3D volumetric data is now a staple in modern medical imaging, leading to a challenge for radiologists in comprehensively examining every part of the dataset. Volumetric data, particularly in digital breast tomosynthesis, is often accompanied by a synthesized two-dimensional representation (2D-S) generated from the corresponding three-dimensional data. Our analysis focuses on how this image pairing affects the process of locating and discerning both large and small spatial signals. Observers examined 3D volumes, 2D-S images, and a fusion of both in their search for these signals. We propose that a lower spatial acuity in the observers' visual periphery leads to an impediment in detecting small signals present in the 3D images. However, the 2D-S system effectively guides eye movement to suspicious points, consequently bolstering the observer's ability to identify signals within the complex three-dimensional configuration. Results from behavioral experiments highlight a performance improvement in localizing and detecting smaller (but not larger) signals when 2D-S data is incorporated alongside volumetric data, in contrast to the performance using 3D data alone. There is a concurrent reduction in the incidence of search errors. To gain a computational understanding of this process, we employ a Foveated Search Model (FSM) which simulates human eye movements and then analyzes image points with varying degrees of spatial detail, dependent on their distance from fixation points. The FSM's assessment of human performance for various signals integrates the reduction in search errors that arises from the interplay between the 3D search and the supplementary 2D-S. Emphysematous hepatitis Experimental and modeling results confirm the benefits of using 2D-S within 3D search, diminishing the negative consequences of low-resolution peripheral processing by directing attention to crucial zones, thereby reducing the incidence of errors.

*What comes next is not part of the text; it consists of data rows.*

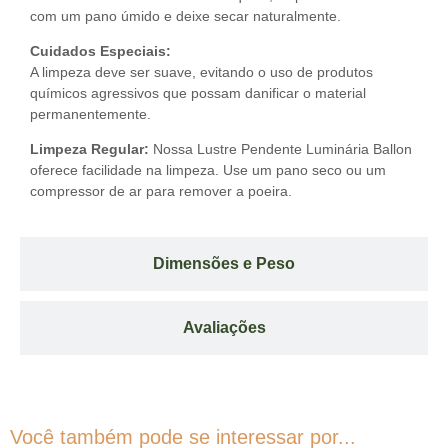
com um pano úmido e deixe secar naturalmente.
Cuidados Especiais:
A limpeza deve ser suave, evitando o uso de produtos
químicos agressivos que possam danificar o material
permanentemente.
Limpeza Regular:
Nossa Lustre Pendente Luminária Ballon
oferece facilidade na limpeza. Use um pano seco ou um
compressor de ar para remover a poeira.
Dimensões e Peso
Avaliações
Você também pode se interessar por...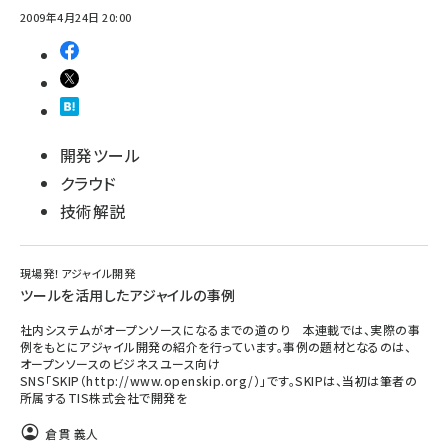
2009年4月24日 20:00
開発ツール
クラウド
技術解説
現場発！アジャイル開発
ツールを活用したアジャイルの事例
社内システムがオープンソースになるまでの道のり 本連載では、実際の事
例をもとにアジャイル開発の紹介を行っています。事例の題材となるのは、
オープンソースのビジネスユース向け
SNS「SKIP（http://www.openskip.org/）」です。SKIPは、当初は筆者の
所属するTIS株式会社で開発を
倉貫 義人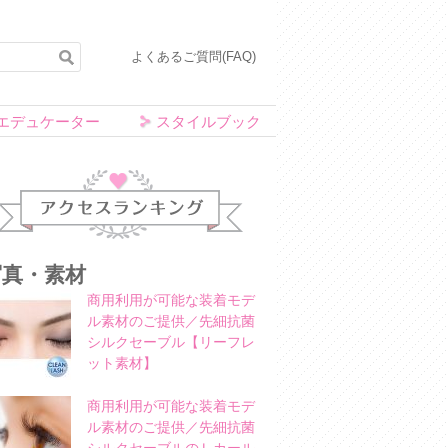
よくあるご質問(FAQ)
エデュケーター
スタイルブック
アクセスランキング
写真・素材
商用利用が可能な装着モデ
ル素材のご提供／先細抗菌
シルクセーブル【リーフレ
ット素材】
商用利用が可能な装着モデ
ル素材のご提供／先細抗菌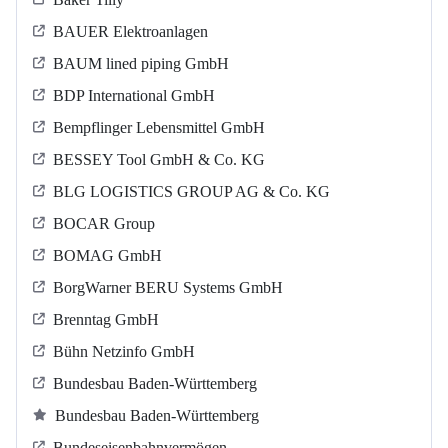
BAUER Elektroanlagen
BAUM lined piping GmbH
BDP International GmbH
Bempflinger Lebensmittel GmbH
BESSEY Tool GmbH & Co. KG
BLG LOGISTICS GROUP AG & Co. KG
BOCAR Group
BOMAG GmbH
BorgWarner BERU Systems GmbH
Brenntag GmbH
Bühn Netzinfo GmbH
Bundesbau Baden-Württemberg
Bundesbau Baden-Württemberg
Bundeseisenbahnvermögen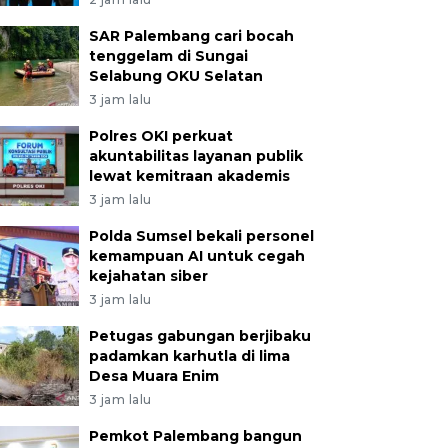
SAR Palembang cari bocah
tenggelam di Sungai
Selabung OKU Selatan
3 jam lalu
Polres OKI perkuat
akuntabilitas layanan publik
lewat kemitraan akademis
3 jam lalu
Polda Sumsel bekali personel
kemampuan AI untuk cegah
kejahatan siber
3 jam lalu
Petugas gabungan berjibaku
padamkan karhutla di lima
Desa Muara Enim
3 jam lalu
Pemkot Palembang bangun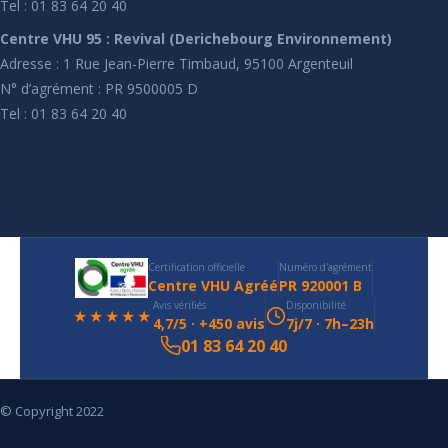
Tel : 01 83 64 20 40
Centre VHU 95 : Revival (Derichebourg Environnement)
Adresse : 1 Rue Jean-Pierre Timbaud, 95100 Argenteuil
N° d’agrément : PR 9500005 D
Tel : 01 83 64 20 40
Certification officielle
Numéro d'agrément
Centre VHU Agréé
PR 920001 B
Avis vérifiés
Disponibilité
★★★★★
4,7/5 · +450 avis
7j/7 · 7h–23h
01 83 64 20 40
© Copyright 2022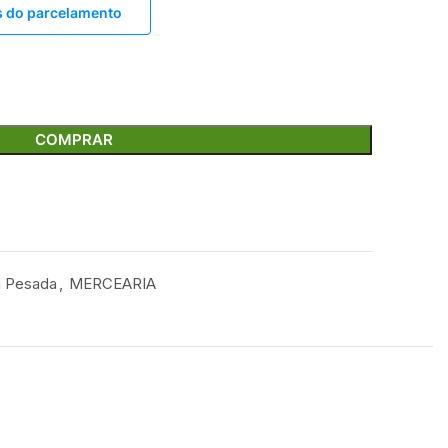
s do parcelamento
COMPRAR
 Pesada
,
MERCEARIA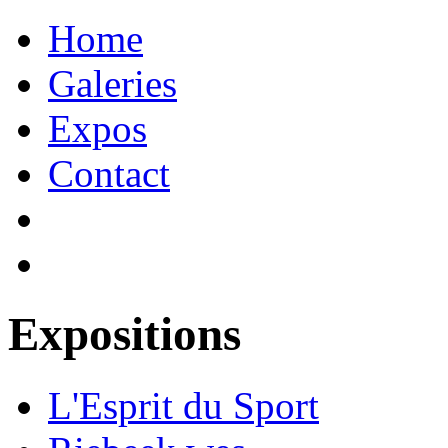
Home
Galeries
Expos
Contact
Expositions
L'Esprit du Sport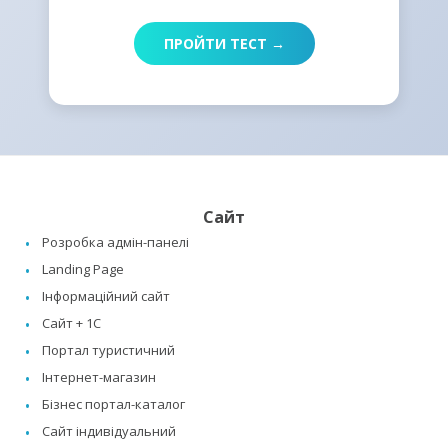
ПРОЙТИ ТЕСТ →
Сайт
Розробка адмін-панелі
Landing Page
Інформаційний сайт
Сайт + 1C
Портал туристичний
Інтернет-магазин
Бізнес портал-каталог
Сайт індивідуальний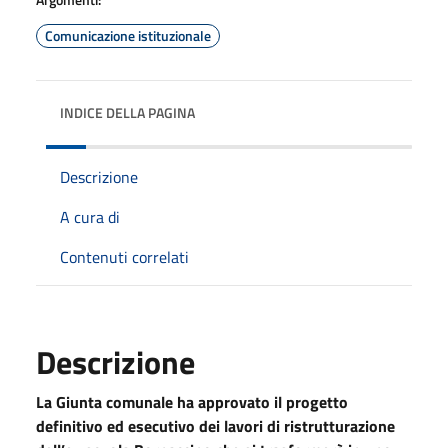
Comunicazione istituzionale
INDICE DELLA PAGINA
Descrizione
A cura di
Contenuti correlati
Descrizione
La Giunta comunale ha approvato il progetto
definitivo ed esecutivo dei lavori di ristrutturazione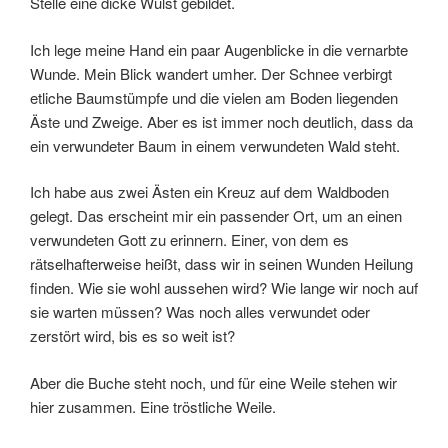
Stelle eine dicke Wulst gebildet.
Ich lege meine Hand ein paar Augenblicke in die vernarbte
Wunde. Mein Blick wandert umher. Der Schnee verbirgt
etliche Baumstümpfe und die vielen am Boden liegenden
Äste und Zweige. Aber es ist immer noch deutlich, dass da
ein verwundeter Baum in einem verwundeten Wald steht.
Ich habe aus zwei Ästen ein Kreuz auf dem Waldboden
gelegt. Das erscheint mir ein passender Ort, um an einen
verwundeten Gott zu erinnern. Einer, von dem es
rätselhafterweise heißt, dass wir in seinen Wunden Heilung
finden. Wie sie wohl aussehen wird? Wie lange wir noch auf
sie warten müssen? Was noch alles verwundet oder
zerstört wird, bis es so weit ist?
Aber die Buche steht noch, und für eine Weile stehen wir
hier zusammen. Eine tröstliche Weile.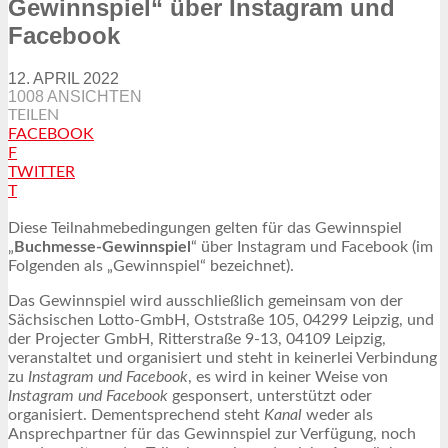
Gewinnspiel“ über Instagram und
Facebook
12. APRIL 2022
1008 ANSICHTEN
TEILEN
FACEBOOK
F
TWITTER
T
Diese Teilnahmebedingungen gelten für das Gewinnspiel
„
Buchmesse-Gewinnspiel
“ über Instagram und Facebook (im
Folgenden als „Gewinnspiel“ bezeichnet).
Das Gewinnspiel wird ausschließlich gemeinsam von der
Sächsischen Lotto-GmbH, Oststraße 105, 04299 Leipzig, und
der Projecter GmbH, Ritterstraße 9-13, 04109 Leipzig,
veranstaltet und organisiert und steht in keinerlei Verbindung
zu
Instagram und Facebook
, es wird in keiner Weise von
Instagram und Facebook
gesponsert, unterstützt oder
organisiert. Dementsprechend steht
Kanal
weder als
Ansprechpartner für das Gewinnspiel zur Verfügung, noch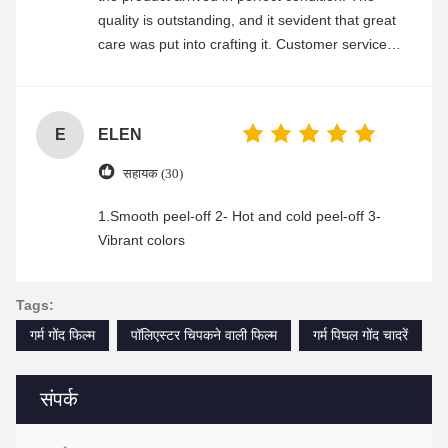
quality is outstanding, and it sevident that great
care was put into crafting it. Customer service
was friendly and efficient, ensuring a smooth and
enjoyable shopping experience.
E
ELEN
सहायक (30)
1.Smooth peel-off 2- Hot and cold peel-off 3-
Vibrant colors
Tags:
गर्म गोंद फिल्म
पॉलिएस्टर चिपकने वाली फिल्म
गर्म पिघल गोंद चादरें
संपर्क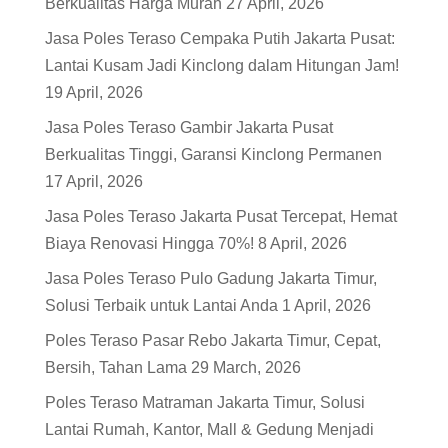
Berkualitas Harga Murah
27 April, 2026
Jasa Poles Teraso Cempaka Putih Jakarta Pusat:
Lantai Kusam Jadi Kinclong dalam Hitungan Jam!
19 April, 2026
Jasa Poles Teraso Gambir Jakarta Pusat
Berkualitas Tinggi, Garansi Kinclong Permanen
17 April, 2026
Jasa Poles Teraso Jakarta Pusat Tercepat, Hemat
Biaya Renovasi Hingga 70%!
8 April, 2026
Jasa Poles Teraso Pulo Gadung Jakarta Timur,
Solusi Terbaik untuk Lantai Anda
1 April, 2026
Poles Teraso Pasar Rebo Jakarta Timur, Cepat,
Bersih, Tahan Lama
29 March, 2026
Poles Teraso Matraman Jakarta Timur, Solusi
Lantai Rumah, Kantor, Mall & Gedung Menjadi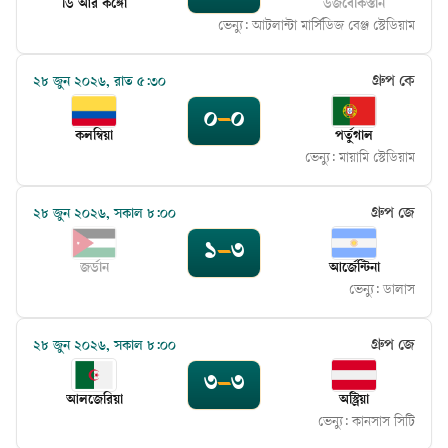
ডি আর কঙ্গো
উজবেকিস্তান
ভেন্যু:
আটলান্টা মার্সিডিজ বেঞ্জ স্টেডিয়াম
গ্রুপ কে
২৮ জুন ২০২৬, রাত ৫:৩০
০
–
০
কলম্বিয়া
পর্তুগাল
ভেন্যু:
মায়ামি স্টেডিয়াম
গ্রুপ জে
২৮ জুন ২০২৬, সকাল ৮:০০
১
–
৩
জর্ডান
আর্জেন্টিনা
ভেন্যু:
ডালাস
গ্রুপ জে
২৮ জুন ২০২৬, সকাল ৮:০০
৩
–
৩
আলজেরিয়া
অস্ট্রিয়া
ভেন্যু:
কানসাস সিটি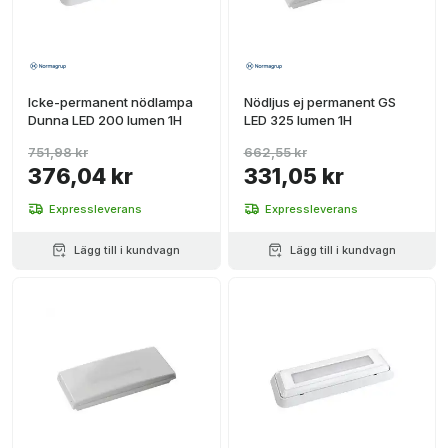
Icke-permanent nödlampa
Nödljus ej permanent GS
Dunna LED 200 lumen 1H
LED 325 lumen 1H
751,98 kr
662,55 kr
376,04 kr
331,05 kr
Expressleverans
Expressleverans
Lägg till i kundvagn
Lägg till i kundvagn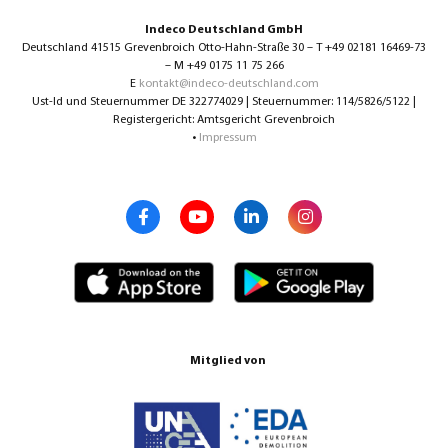
Indeco Deutschland GmbH
Deutschland 41515 Grevenbroich Otto-Hahn-Straße 30 – T +49 02181 16469-73
– M +49 0175 11 75 266
E
kontakt@indeco-deutschland.com
Ust-Id und Steuernummer DE 322774029 | Steuernummer: 114/5826/5122 |
Registergericht: Amtsgericht Grevenbroich
•
Impressum
Mitglied von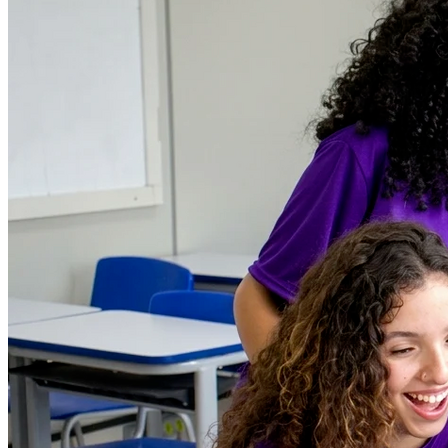
Fluminense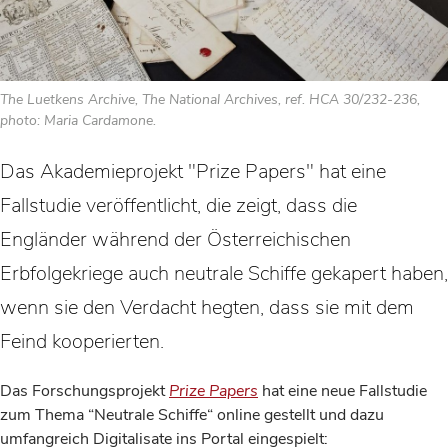
The Luetkens Archive, The National Archives, ref. HCA 30/232-236,
photo: Maria Cardamone.
Das Akademieprojekt "Prize Papers" hat eine
Fallstudie veröffentlicht, die zeigt, dass die
Engländer während der Österreichischen
Erbfolgekriege auch neutrale Schiffe gekapert haben,
wenn sie den Verdacht hegten, dass sie mit dem
Feind kooperierten.
Das Forschungsprojekt
Prize Papers
hat eine neue Fallstudie
zum Thema “Neutrale Schiffe“ online gestellt und dazu
umfangreich Digitalisate ins Portal eingespielt: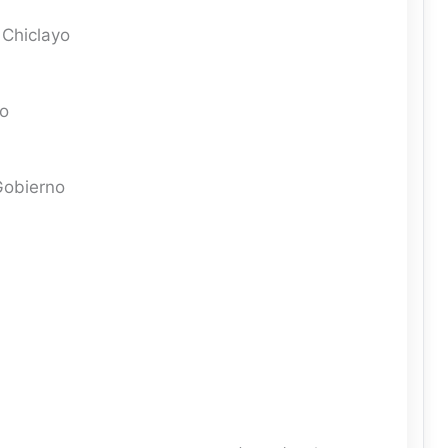
Chiclayo
yo
Gobierno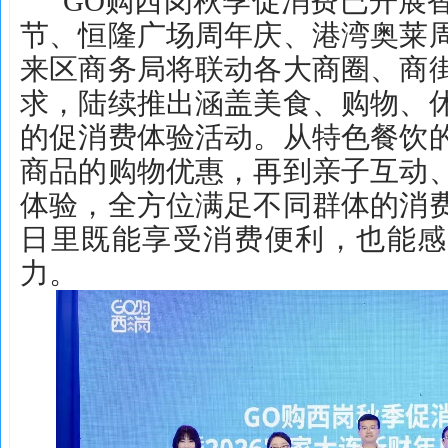
GO购西岗秋季促消费已开展
节、恒隆广场周年庆、港湾奥莱
来区商务局将联动各大商圈、商
求，陆续推出涵盖美食、购物、
的促消费体验活动。从特色餐饮
商品的购物优惠，再到亲子互动
体验，全方位满足不同群体的消
日里既能享受消费便利，也能感
力。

This research paper investigates the synthesis of novel viewpoints of a human performer, based on a restricted set of camera observations. Studies on learning implicit neural representations of 3D environments have highlighted the potential for achieving excellent view synthesis results with plentiful input views. Nevertheless, the representation learning process will be improperly defined if the perspectives are exceedingly sparse. infectious ventriculitis Our key approach to resolving this ill-defined problem centers on the integration of observations across successive video frames.